== Material for the task ==
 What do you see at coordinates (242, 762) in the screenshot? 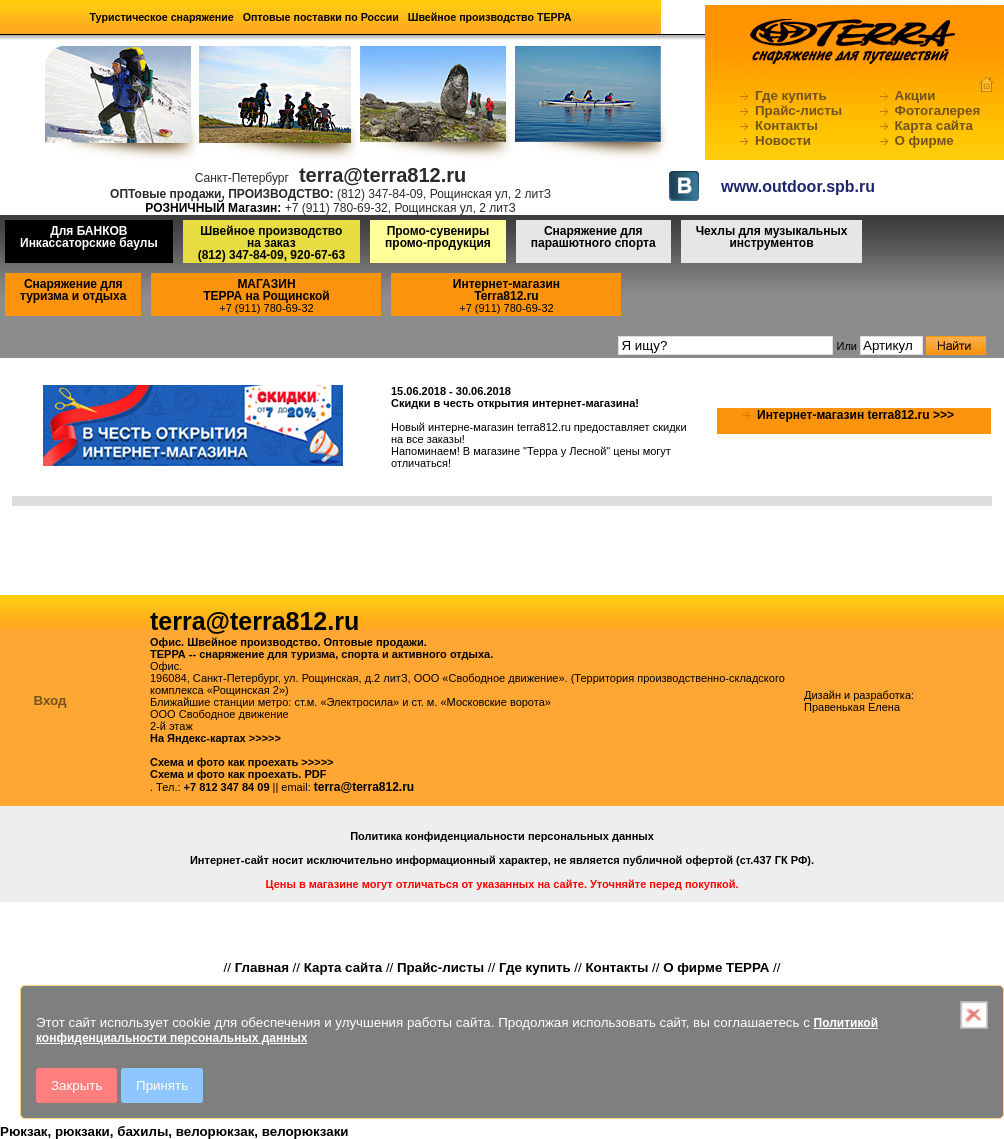
I see `Схема и фото как проехать >>>>>` at bounding box center [242, 762].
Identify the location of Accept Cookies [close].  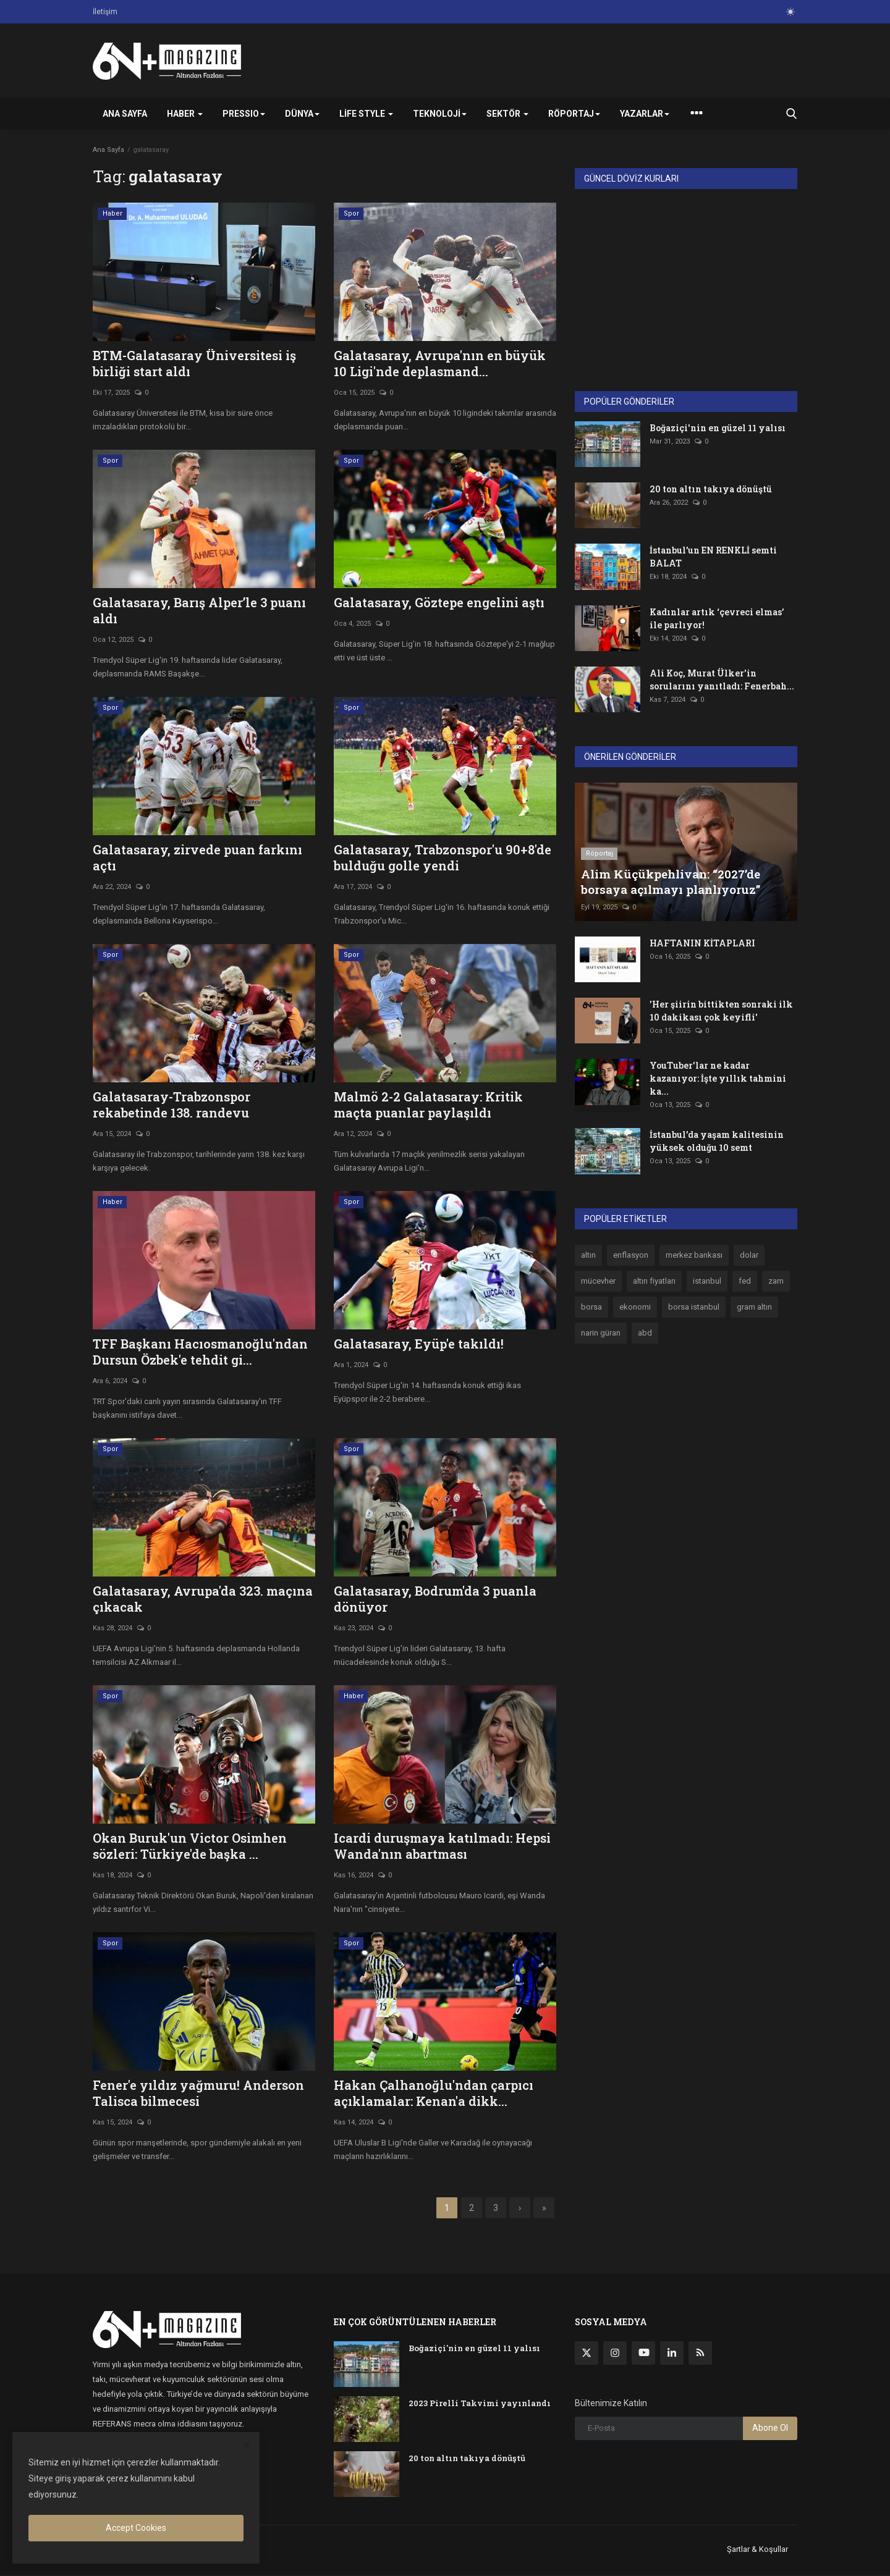
(136, 2528).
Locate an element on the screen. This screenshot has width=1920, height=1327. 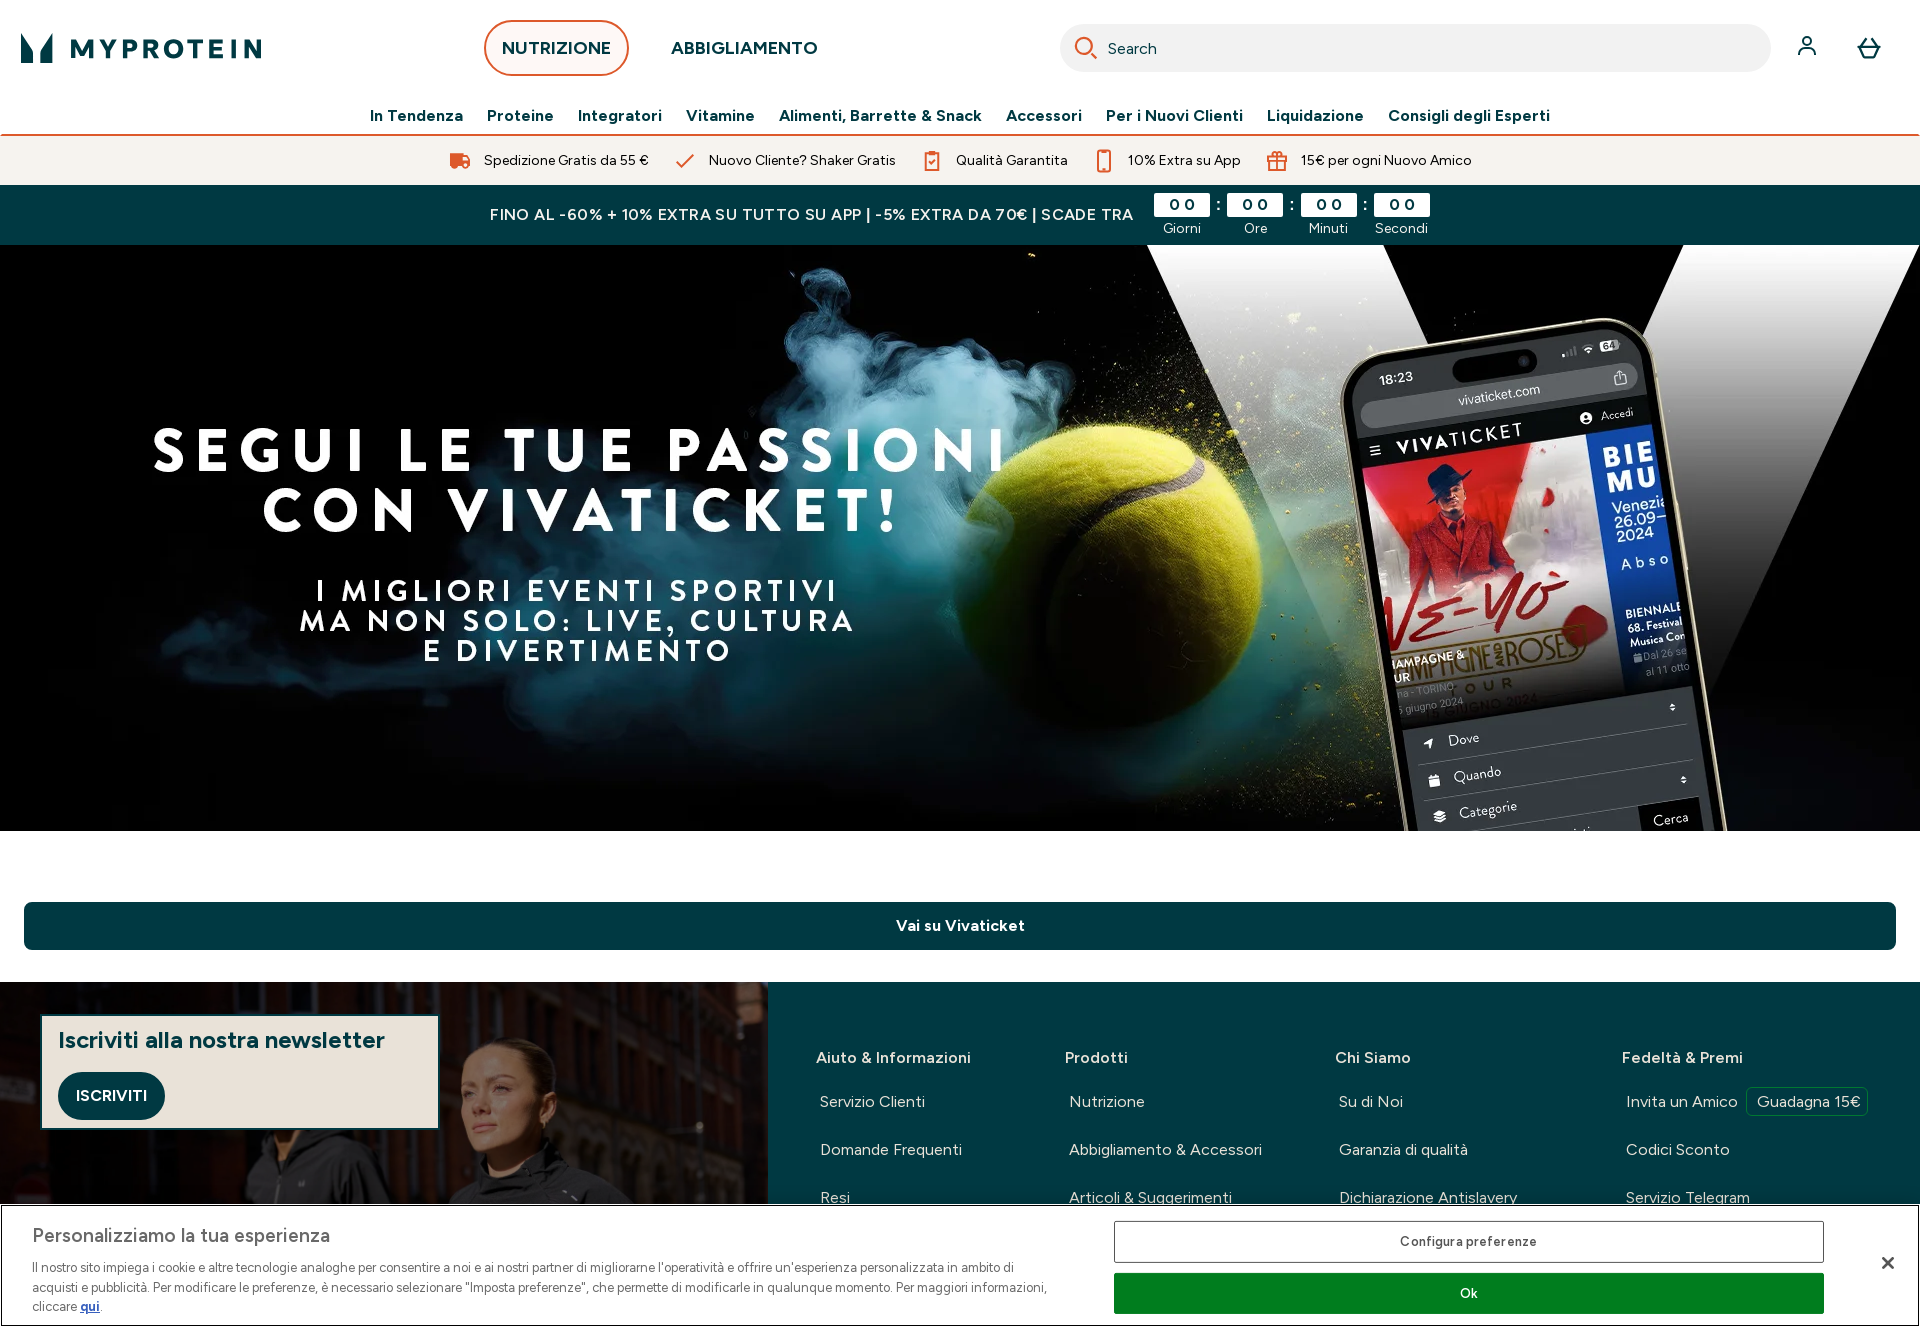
===
Task requirements → Copy all the records word for word and keep the pictures out.

Answer section →
 What do you see at coordinates (242, 762) in the screenshot? 
I see `Схема и фото как проехать >>>>>` at bounding box center [242, 762].
Identify the location of Accept Cookies [close].  
(136, 2528).
Locate an element on the screen. This screenshot has width=1920, height=1327. 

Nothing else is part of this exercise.